Workflow:Mage ai Mage ai Building a New Destination Connector
| Knowledge Sources | |
|---|---|
| Domains | Data_Engineering, ETL, Connector_Development |
| Last Updated | 2026-02-09 07:00 GMT |
Overview
End-to-end process for creating a new Singer-compatible destination connector (target) within the Mage integrations framework, from class scaffolding through batch export implementation to state handling.
Description
This workflow guides developers through building a new data destination connector that integrates with the Mage ETL framework. Destinations consume Singer-protocol messages (SCHEMA, RECORD, STATE) and load data into target systems. The framework provides two base architectures: the Mage-native Destination base class with batch accumulation and byte-size-based draining, and the Singer SDK Target/Sink architecture with parallel drain operations and stream mapping. For SQL-based targets, the SQLSink base provides SQLAlchemy-powered schema management, table creation, and bulk INSERT/UPSERT operations. The resulting connector will support JSON schema validation, configurable batch processing, upsert operations, and state-based checkpoint recovery.
Usage
Execute this workflow when you need to add support for a new data destination that is not already covered by existing connectors. Common triggers include:
- You need to load data into a database, warehouse, or service that does not have an existing Mage destination connector
- You need custom loading logic beyond what existing connectors provide (e.g., specialized upsert strategies)
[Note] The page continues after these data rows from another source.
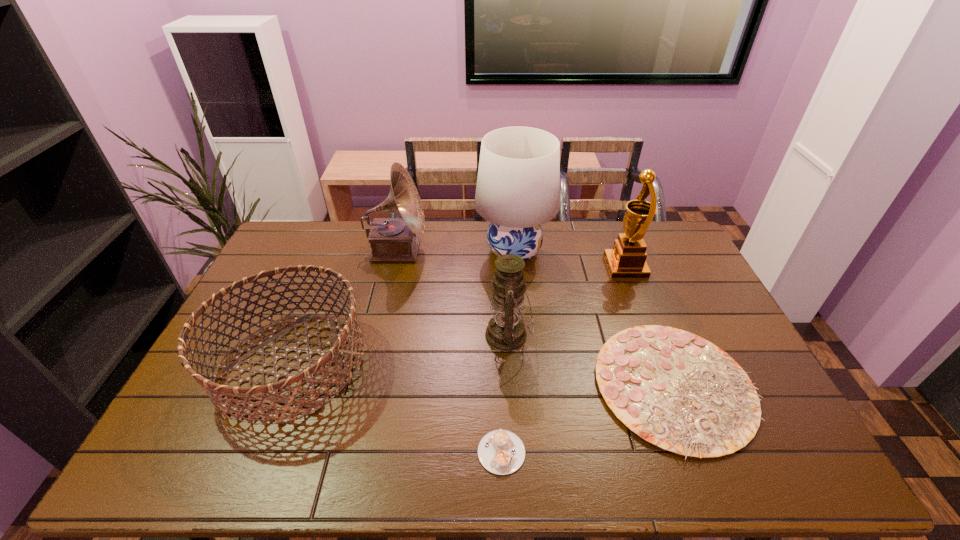 What are the coordinates of `free space located 0.120m on the front-facing side of the award` in the screenshot? It's located at (573, 267).

This screenshot has width=960, height=540. Find the location of `vacant region located 0.290m on the front-facing side of the award`. vacant region located 0.290m on the front-facing side of the award is located at coordinates (526, 267).

The width and height of the screenshot is (960, 540). Find the location of `free space located on the front-facing side of the award`. free space located on the front-facing side of the award is located at coordinates (512, 267).

Where is `free space located on the horn of the phonograph record`? This screenshot has width=960, height=540. free space located on the horn of the phonograph record is located at coordinates (534, 251).

Image resolution: width=960 pixels, height=540 pixels. I want to click on vacant space located on the front of the fourth tallest object, so click(x=515, y=439).

Locate an element on the screen. The height and width of the screenshot is (540, 960). vacant area situated 0.230m on the right of the third shortest object is located at coordinates (446, 364).

At what (x,y) coordinates should I click in order to perform the action: click on free space located 0.110m on the back of the second shortest object. Please return your answer as a coordinate pair (x, y). Image resolution: width=960 pixels, height=540 pixels. Looking at the image, I should click on (643, 302).

The width and height of the screenshot is (960, 540). What are the coordinates of `vacant area located 0.370m on the left of the cappuccino` in the screenshot? It's located at (323, 452).

Identify the location of lampshade at the far edge. (518, 185).

I want to click on award present at the far edge, so click(627, 260).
- You are contributing a new destination integration to the Mage open-source project
Execution Steps
Step 1: Architecture Selection
Choose between the two available destination architectures based on the target system type and requirements. The Mage-native Destination base provides simpler batch processing, while the Singer SDK Target/Sink architecture provides parallel drain and stream mapping capabilities.
Architecture options:
- Mage Destination base (destinations/base.py): Override export_data() and/or export_batch_data(). Best for simple targets and non-SQL destinations
- Singer SDK Target + Sink (destinations/target.py + sink.py): Implement a Target subclass with get_sink_class() and a Sink subclass with process_record() and process_batch(). Best for complex targets needing parallel processing
- Singer SDK SQLSink (destinations/sqlsink.py): Extends Sink with SQLAlchemy support for SQL targets. Provides automatic table creation, schema evolution, and bulk operations
Key considerations:
- SQL-based destinations should use the SQLSink for maximum code reuse
- API-based destinations typically use the Mage Destination base with export_batch_data()
- The Singer SDK architecture supports parallel drain of multiple sinks (streams)
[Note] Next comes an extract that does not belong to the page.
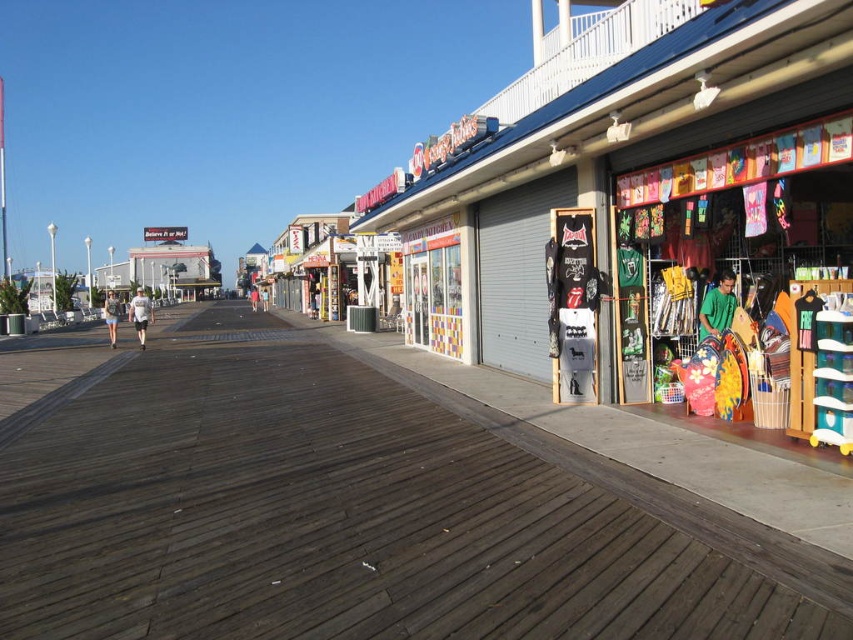 You are standing at the point with coordinates point (x=254, y=305) and want to walk to the point with coordinates point (x=105, y=323). Which direction should you move to reach your destination?

You should move forward because point (x=105, y=323) is in front of point (x=254, y=305).

Based on the photo, you are standing at the camera position looking at the boardwalk. There is a point marked at coordinates point (108, 298). Can you estimate how far this point is from your current position?

The point (108, 298) is 67.03 meters away from the camera position.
Step 2: Connector Class Implementation
Implement the destination connector class by extending the chosen base class. This involves implementing the data export methods that write records to the target system.
For Mage Destination base:
- Override export_batch_data(record_data, stream, **kwargs) to write a batch of records
- Optionally override export_data(stream, schema, record, **kwargs) for single-record export
- Implement connection setup and teardown logic
For Singer SDK Target/Sink:
- Create a Target subclass that returns the Sink class via get_sink_class()
- Create a Sink subclass implementing process_record(record, context) and process_batch(context)
- The setup() method handles connection initialization and table preparation
- The clean_up() method handles resource release
For SQLSink targets:
- Override the connector_class property to return a SQLAlchemy connector
- Configure table creation and schema migration behavior
- Implement upsert logic if needed via bulk_insert_records() or merge_upsert_records()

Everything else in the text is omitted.